Search code examples
elasticsearchfull-text-searchprecisionbooleanquery

Elasticsearch - How to guess important words in queries?


Suppose we are executing two queries like below on our Available Job positions Index:

  • PHP Developer
  • Ruby Developer

When performing a simple boolean AND query positions like PHP Programmer will be excluded due the lack of presence for developer. when performing an OR boolean query for PHP Developer documents containing Ruby developer would be also included in results.

What is the best way to detect that in the phrase PHP Developer, PHP is more important than Developer?

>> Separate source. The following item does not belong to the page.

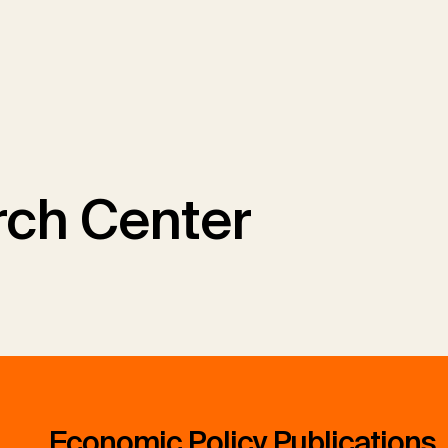
ch Center
Economic Policy Publications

So when performing search against PHP Developer the PHP term MUST appear in the result but the Developer section would only increase the score.


Solution

  • You can use the regular "match" query and add a "cutoff_frequency" parameter. like:

    {
         "query": {
               "match": {
                    "<field_name>": {
                          "query": "PHP Developer",
                          "operator": "AND",
                          "cutoff_frequency": 0.001
                    }                
               }
         }
    }
    

    That way, each term that appers in less then 0.1% of the documents - will be considered "important" and will be a "must" while the other terms will not be a "must" but only increase the score. "Developer" will be more common than "PHP" so that "PHP" will be a must but "Developer" will be optional but rated higher. Note that "PHP" might still be pretty common so you do need to fine-tune the right frequency!